If I write that I grew up in a highly competitive environment, where
toughness, both physical and intellectual was constantly challenged at all
levels and was what we lived by, and that the current state of affairs deeply
disgusts me, is that going to land me on the censorship track and cause all
kinds of emotional angst?

I've been on the Internet since 1993, long before most of generation Y could
even use this medium, and long before the commoners (more angst! Oh the
impudence!) made the intellectual cesspool out of it, and I've noticed a
disturbing trend: write a dissenting opinion and count on being labeled a
troll.
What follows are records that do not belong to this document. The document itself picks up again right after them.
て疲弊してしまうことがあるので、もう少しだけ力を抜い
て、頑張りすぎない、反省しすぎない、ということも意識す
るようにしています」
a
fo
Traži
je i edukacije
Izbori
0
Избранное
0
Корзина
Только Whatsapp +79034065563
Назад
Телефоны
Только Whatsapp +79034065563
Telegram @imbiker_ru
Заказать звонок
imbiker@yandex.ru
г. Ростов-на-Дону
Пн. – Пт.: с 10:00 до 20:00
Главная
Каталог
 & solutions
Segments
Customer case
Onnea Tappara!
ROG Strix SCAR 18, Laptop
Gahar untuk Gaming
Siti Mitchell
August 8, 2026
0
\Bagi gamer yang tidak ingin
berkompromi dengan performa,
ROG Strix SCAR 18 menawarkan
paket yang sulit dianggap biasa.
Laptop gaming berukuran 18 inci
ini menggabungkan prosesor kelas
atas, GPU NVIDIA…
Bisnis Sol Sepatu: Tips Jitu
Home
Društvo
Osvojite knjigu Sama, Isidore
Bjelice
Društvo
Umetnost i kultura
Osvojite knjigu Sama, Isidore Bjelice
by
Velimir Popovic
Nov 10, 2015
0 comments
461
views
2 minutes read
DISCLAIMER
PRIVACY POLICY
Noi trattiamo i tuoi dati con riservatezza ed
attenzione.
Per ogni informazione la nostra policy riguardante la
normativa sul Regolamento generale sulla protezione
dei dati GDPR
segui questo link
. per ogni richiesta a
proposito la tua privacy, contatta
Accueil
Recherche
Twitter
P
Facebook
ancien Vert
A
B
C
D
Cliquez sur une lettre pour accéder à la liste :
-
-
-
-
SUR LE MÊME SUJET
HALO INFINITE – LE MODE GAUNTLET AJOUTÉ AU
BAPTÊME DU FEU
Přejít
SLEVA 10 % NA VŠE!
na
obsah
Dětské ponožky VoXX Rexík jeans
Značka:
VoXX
Back in the day when you told someone that they're a lamer because
their decompression routine sucks and needs 80 bytes and they told you that
you're an incompetent asshole who just spews crap, you wrote a 51 byte routine
that was at least twice as fast, and told them where they belong; sometimes
the little flower would get so bent out of shape that they meet you with a
bunch of their friends and then get the living daylights beaten out of all of
them. And the world still turns, the Sun still rises, and sometimes you meet
those people and have coffee with them today, laughing about the good old
times. I really wonder if my generation completely or just partially failed at
parenting, raising "special flowers" which cannot deal even with simple
opposing opinion, let alone someone writing faster and shorter code, or having
better grades than them. What kind of panic would reign if they decided to
climb a tree without a carabine or a helmet, completely unattended?

------
billpg
The problem is (thing I hate)!

The solution to the problem is (thing I like)!